Tools to prune cache
I don't think we need it in this version, but I think the next version should have some way to automatically prune the cache to keep it below a user specified threshold with default (maybe controlled via an environment variable, and set to say 5 Gb by default?)
Good point. Agreed. I did not include it, because it requires some thinking....
@wch just thought this through for shiny caching, so is likely to have good ideas.
One difficulty is that we would probably need to store the last-access time stamp, we definitely don't want to remove packages that were used not long ago. For this we need to lock the cache, with an exclusive lock, which is not ideal.
Do you think it's too unreliable to use the file system last access time?
Yeah, we can try that as well, but yeah, still not always reliable. In particular, AFAICT usually not available in Docker containers. I think it is also not always enabled on Windows.
But we can figure something out, probably, e.g. have a separate lock for the access times.
Although maybe you don't want to prune in Docker containers, anyway. But windows is still an issue, and in general it is just too platform dependent to rely on.
The atime attribute can't be relied on in general. In Linux, it's not unusual to mount a filesystem with noatime. On some filesystems, the time resolution is poor (for FAT, the time resolution is one day, and for HFS+, I think it's ). On NTFS in Windows, atime has a 100 ns resolution, but it is updated only once per hour.
I ran a bunch of tests on mtime, ctime, and atime here: https://gist.github.com/wch/9bc615c70219c7ac15f7b339ddd7a30d
The solution I ended up using was to use mtime, which seems to work reliably across platforms, and call Sys.setFileTime() each time I accessed the file: https://github.com/rstudio/shiny/blob/8c9ce19/R/cache-disk.R#L290
Note that Sys.setFileTime() apparently updates mtime, ctime, and atime on some platforms and on others (Windows-NTFS in my testing) only updates mtime.

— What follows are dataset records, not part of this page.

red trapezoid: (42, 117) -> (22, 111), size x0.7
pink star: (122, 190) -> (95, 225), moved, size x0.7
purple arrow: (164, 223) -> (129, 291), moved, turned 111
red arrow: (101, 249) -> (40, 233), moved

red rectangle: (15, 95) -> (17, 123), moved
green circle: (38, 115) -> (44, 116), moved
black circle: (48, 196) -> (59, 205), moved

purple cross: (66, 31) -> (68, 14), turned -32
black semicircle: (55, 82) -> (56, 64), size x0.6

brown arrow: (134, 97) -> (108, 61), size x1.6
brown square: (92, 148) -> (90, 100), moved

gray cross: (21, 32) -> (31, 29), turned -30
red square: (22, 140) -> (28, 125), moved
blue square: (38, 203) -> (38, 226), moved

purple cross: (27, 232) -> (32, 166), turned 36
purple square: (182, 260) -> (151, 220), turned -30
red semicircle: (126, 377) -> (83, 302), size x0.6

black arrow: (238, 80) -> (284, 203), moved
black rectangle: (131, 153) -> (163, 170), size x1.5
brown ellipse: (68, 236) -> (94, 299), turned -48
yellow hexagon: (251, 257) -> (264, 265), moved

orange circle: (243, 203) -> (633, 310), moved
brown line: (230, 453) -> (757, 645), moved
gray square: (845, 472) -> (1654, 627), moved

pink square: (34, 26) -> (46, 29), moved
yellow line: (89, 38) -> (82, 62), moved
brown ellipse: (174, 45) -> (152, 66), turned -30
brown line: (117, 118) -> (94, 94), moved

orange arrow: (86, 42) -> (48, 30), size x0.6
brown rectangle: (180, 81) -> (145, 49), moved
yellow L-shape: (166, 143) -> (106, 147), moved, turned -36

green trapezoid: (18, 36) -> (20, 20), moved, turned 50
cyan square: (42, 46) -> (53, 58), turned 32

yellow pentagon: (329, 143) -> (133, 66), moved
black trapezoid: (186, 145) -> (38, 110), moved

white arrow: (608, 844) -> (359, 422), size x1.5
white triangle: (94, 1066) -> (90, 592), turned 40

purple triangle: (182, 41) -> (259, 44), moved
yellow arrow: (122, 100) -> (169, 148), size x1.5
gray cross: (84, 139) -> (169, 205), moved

The disk caching and pruning code in the link above is designed to work when multiple processes are using the same directory to store objects, so no locking is required (there are some potential races, but all are recoverable, since it's just a cache). All the relevant state for the objects (name, time, size, and the content) is stored on the filesystem, so you can stop an R process that uses the directory for a cache, then start another one and point it to the directory, and it will continue to work fine.
@wch Thanks!
Note: I am going to postpone this until we have a database backend, to avoid having to rewrite it then.